● **Problem to solve**
Beginning with the first line of the entries below, quote each line until you reach and include the line with "732.0nm (666, 387)".

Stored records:
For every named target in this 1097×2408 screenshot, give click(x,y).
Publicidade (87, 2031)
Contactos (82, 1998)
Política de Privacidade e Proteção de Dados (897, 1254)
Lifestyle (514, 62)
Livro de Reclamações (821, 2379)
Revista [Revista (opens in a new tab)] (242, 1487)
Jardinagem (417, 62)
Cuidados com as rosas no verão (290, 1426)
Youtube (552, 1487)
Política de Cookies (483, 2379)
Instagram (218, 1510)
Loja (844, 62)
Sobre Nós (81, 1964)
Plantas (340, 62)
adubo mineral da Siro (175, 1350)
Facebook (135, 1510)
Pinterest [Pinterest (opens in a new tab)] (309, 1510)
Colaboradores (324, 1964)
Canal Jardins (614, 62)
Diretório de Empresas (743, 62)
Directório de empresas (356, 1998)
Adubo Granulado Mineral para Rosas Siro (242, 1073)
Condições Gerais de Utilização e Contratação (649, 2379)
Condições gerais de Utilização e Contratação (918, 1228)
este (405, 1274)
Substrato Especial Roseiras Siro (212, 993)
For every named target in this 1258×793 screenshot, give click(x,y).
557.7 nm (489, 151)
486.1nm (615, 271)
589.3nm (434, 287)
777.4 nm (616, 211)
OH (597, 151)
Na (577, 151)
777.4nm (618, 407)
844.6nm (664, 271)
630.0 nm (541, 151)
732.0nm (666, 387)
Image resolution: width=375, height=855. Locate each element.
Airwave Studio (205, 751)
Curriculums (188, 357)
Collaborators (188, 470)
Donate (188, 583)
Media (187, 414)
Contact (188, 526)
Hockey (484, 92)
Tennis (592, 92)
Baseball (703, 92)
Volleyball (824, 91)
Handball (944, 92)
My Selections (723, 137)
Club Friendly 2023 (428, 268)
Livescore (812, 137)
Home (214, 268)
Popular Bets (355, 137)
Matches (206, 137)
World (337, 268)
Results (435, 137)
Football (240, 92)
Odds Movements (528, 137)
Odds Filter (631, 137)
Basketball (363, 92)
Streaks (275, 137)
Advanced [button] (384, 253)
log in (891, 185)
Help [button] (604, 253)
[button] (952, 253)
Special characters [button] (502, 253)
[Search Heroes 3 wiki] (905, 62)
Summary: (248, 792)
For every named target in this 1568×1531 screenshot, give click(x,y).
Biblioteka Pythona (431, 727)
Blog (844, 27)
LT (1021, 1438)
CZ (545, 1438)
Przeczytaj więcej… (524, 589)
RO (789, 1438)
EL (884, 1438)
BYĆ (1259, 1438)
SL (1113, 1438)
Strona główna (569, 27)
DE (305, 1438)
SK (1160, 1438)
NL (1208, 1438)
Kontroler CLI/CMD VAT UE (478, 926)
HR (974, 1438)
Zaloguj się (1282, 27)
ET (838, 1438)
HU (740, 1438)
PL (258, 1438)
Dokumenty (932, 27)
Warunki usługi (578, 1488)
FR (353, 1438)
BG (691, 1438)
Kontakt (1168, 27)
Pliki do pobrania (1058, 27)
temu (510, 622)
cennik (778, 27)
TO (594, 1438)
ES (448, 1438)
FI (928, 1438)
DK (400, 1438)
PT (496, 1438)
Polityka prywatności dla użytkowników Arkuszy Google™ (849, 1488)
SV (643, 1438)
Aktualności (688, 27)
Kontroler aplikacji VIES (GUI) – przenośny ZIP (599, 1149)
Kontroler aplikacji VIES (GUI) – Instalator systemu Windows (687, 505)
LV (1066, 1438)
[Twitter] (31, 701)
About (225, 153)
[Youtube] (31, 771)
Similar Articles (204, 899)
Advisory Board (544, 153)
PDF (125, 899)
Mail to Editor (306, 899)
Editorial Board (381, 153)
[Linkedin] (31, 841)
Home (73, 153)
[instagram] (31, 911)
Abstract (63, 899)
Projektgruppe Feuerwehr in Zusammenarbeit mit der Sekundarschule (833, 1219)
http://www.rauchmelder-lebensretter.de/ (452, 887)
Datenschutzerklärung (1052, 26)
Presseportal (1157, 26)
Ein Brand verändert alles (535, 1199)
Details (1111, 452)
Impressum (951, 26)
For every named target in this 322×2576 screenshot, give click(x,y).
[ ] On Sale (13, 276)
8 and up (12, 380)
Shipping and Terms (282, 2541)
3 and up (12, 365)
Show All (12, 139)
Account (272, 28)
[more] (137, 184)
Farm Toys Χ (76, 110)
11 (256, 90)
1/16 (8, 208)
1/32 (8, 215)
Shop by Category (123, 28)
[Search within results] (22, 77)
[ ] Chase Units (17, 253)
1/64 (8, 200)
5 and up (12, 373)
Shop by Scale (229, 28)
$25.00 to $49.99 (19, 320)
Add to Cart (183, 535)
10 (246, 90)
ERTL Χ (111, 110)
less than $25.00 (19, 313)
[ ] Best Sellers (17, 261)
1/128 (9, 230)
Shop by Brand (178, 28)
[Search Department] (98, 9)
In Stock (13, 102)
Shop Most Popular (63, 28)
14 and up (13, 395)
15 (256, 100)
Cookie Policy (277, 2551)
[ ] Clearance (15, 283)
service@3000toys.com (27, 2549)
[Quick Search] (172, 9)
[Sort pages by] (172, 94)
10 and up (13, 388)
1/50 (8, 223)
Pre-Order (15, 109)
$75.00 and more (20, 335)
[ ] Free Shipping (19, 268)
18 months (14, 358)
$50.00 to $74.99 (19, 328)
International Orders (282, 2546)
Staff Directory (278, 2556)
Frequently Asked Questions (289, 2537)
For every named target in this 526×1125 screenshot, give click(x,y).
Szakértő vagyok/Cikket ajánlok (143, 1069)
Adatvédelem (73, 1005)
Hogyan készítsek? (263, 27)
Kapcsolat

● **Answer to the problem**
For every named target in this 1097×2408 screenshot, give click(x,y).
Publicidade (87, 2031)
Contactos (82, 1998)
Política de Privacidade e Proteção de Dados (897, 1254)
Lifestyle (514, 62)
Livro de Reclamações (821, 2379)
Revista [Revista (opens in a new tab)] (242, 1487)
Jardinagem (417, 62)
Cuidados com as rosas no verão (290, 1426)
Youtube (552, 1487)
Política de Cookies (483, 2379)
Instagram (218, 1510)
Loja (844, 62)
Sobre Nós (81, 1964)
Plantas (340, 62)
adubo mineral da Siro (175, 1350)
Facebook (135, 1510)
Pinterest [Pinterest (opens in a new tab)] (309, 1510)
Colaboradores (324, 1964)
Canal Jardins (614, 62)
Diretório de Empresas (743, 62)
Directório de empresas (356, 1998)
Adubo Granulado Mineral para Rosas Siro (242, 1073)
Condições Gerais de Utilização e Contratação (649, 2379)
Condições gerais de Utilização e Contratação (918, 1228)
este (405, 1274)
Substrato Especial Roseiras Siro (212, 993)
For every named target in this 1258×793 screenshot, give click(x,y).
557.7 nm (489, 151)
486.1nm (615, 271)
589.3nm (434, 287)
777.4 nm (616, 211)
OH (597, 151)
Na (577, 151)
777.4nm (618, 407)
844.6nm (664, 271)
630.0 nm (541, 151)
732.0nm (666, 387)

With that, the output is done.